There are two separate issues:

  1. manufacturing a CRT with sufficient precision that the holes in the shadow mask exactly line up with the phosphor dots as "seen" by electrons travelling in a straight line between the anode and phosphor, for a variety of vertical and horizontal deflection angles
  2. squeezing the colour information into the same bandwidth as existing B&W info (PAL, SECAM or NTSC encoding)

(1) is mainly manufacturing tolerances and linearity of electronic control signals (focus, beam deflection).

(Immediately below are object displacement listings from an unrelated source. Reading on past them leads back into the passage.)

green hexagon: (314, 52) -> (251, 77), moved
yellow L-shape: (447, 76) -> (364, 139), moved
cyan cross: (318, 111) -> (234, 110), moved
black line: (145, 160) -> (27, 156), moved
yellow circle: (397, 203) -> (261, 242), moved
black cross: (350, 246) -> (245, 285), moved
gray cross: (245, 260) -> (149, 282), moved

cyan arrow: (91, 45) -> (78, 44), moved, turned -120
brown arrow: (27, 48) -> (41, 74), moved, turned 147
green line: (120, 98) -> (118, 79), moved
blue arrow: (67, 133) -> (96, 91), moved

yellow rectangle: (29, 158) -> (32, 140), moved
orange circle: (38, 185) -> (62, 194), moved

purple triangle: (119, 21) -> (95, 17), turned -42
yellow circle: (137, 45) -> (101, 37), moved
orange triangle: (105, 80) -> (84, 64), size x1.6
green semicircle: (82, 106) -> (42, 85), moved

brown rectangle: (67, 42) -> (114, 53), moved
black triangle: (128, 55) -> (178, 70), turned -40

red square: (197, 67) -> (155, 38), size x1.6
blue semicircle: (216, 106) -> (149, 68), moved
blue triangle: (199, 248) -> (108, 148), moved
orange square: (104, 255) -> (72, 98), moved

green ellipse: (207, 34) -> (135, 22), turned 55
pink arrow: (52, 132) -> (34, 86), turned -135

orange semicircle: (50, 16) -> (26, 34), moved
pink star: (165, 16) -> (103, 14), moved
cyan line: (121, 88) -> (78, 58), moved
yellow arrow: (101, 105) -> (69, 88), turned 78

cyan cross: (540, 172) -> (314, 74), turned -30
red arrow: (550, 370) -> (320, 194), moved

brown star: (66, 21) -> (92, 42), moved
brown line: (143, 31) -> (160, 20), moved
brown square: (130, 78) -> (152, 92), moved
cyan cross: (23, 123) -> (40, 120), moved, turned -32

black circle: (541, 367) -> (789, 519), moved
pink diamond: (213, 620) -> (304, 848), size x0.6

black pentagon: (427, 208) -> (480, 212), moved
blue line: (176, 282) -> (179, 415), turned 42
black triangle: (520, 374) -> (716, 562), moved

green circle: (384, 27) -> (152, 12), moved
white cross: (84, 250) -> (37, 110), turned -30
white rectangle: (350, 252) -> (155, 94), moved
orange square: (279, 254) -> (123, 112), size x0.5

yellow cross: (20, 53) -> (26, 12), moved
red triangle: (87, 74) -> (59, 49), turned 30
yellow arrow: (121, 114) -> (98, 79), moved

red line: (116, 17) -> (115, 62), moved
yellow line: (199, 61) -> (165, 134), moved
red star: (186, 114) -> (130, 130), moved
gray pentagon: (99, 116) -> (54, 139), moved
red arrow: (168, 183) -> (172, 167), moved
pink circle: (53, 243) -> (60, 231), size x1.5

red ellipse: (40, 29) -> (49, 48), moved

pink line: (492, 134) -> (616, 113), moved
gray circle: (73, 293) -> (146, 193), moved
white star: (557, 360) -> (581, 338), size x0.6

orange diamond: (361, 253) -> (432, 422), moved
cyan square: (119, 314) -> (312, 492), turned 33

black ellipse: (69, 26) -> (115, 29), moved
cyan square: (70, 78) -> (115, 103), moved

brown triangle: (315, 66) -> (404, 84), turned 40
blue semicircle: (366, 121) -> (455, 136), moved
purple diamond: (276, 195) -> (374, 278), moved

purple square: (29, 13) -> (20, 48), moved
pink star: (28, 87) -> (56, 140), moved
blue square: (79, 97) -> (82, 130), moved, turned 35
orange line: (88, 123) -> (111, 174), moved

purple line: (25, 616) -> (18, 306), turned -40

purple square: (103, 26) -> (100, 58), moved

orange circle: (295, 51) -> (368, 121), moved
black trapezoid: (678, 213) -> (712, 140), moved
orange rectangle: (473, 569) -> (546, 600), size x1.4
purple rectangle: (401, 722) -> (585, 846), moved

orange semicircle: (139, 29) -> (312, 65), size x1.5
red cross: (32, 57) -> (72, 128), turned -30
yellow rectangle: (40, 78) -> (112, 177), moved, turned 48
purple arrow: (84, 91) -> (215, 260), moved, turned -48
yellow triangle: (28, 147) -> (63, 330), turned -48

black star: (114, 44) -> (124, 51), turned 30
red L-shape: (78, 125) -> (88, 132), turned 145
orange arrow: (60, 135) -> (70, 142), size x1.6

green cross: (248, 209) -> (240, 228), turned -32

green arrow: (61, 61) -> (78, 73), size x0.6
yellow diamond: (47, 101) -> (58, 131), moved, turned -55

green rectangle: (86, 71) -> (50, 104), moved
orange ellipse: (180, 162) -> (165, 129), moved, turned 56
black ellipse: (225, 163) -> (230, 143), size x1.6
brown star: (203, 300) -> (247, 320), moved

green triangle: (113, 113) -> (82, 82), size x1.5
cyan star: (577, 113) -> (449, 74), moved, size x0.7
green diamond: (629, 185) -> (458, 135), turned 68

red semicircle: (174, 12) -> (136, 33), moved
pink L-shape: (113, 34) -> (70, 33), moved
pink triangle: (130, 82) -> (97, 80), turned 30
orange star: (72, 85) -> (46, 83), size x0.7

(2) is the really amazing one: the use of a colour sub-carrier that causes the spectrum of the colour information (which mainly occurs at multiples of the line rate) to interleave with that of the luminance signal (which has a similar spectrum) by use of f(sc) = (f(line)+1)/2, together with vestigial sideband AM to give full colour bandwidth for one sideband and low-pass-filtered sideband on the other. Making sure that none of the newly-introduced signals interfere with the existing luminance signals, so choose a sub carrier that causes a dot pattern that moves rather than being stationary (to make it less noticeable). And then using quadrature modulation so the U and V signals are modulated about the same carrier but don't interfere with each other.

And then we have the PAL improvements over NTSC to prevent phase errors manifesting themselves as shifts in hue (they only cause error in saturation which is much less notceable).

But then we get onto the encoding of digital TV signals into interleaved MPEG streams, COFDM encoding, pseudo-random encoding to make the digital signal look like noise with no discernable pattern when received on an analogue TV (that factor is no longer needed!). I wonder how big a DTV receiver would be if it had to be constructed with discrete transistors, resistors and capacitors, without the benefit of integrated circuits.

Reply to
NY

Those hoverboards would be more awesome if they actually hovered:-)

Reply to
ARW

Today apparently shoplifters are using the hoverboards to help them nick stuff fast. Trouble is the less expert people usually end up in a big heap on the ground with a big security guard looking down at them in that way they have that indicates You stupid boy... as for crts, it was gradual. Remember the basic cathode ray tube, love the oldfasioned name, was very old indeed, but the colour system was I believe invented by some RCA bloke one day, who realised that the shadow masked itself could be used to indicate where the phospher dots needed to go. It was done photographically I believe. Very power wasteful though when you consider a lot of the beam is obscured on each gun. Brian

Reply to
Brian-Gaff

On your last point I can only point you to what happens if, of example even a computer from the 1980s logic arrays are simulated by ordinary logic chips of the time the resulting pcb would no longer fit in the box. Another example was good old fashioned teletext of the old sort. The first boards made were huge crammed with chips. Pye Labgear made an adaptor just for teletext in the early days. As it also contained a tv minus the display, it was as big as an early video, and the tifax decoder made by Texas Instruments was more than a foot square crammed with chips and took a lot of current. However only five years on and the whole thing was in one tiny chip fitted inside most tvs. Brian

Reply to
Brian-Gaff

Yes but the idea is a good one. I do feel though that all of those devices are a bit dangerous in crowds and indeed around us blind folk. they are actually illegal and of course if you have an accident in one you are not covered by any insurance either. Brian

Reply to
Brian-Gaff

Never mind tellys, I still marvel at the very radio waves themselves!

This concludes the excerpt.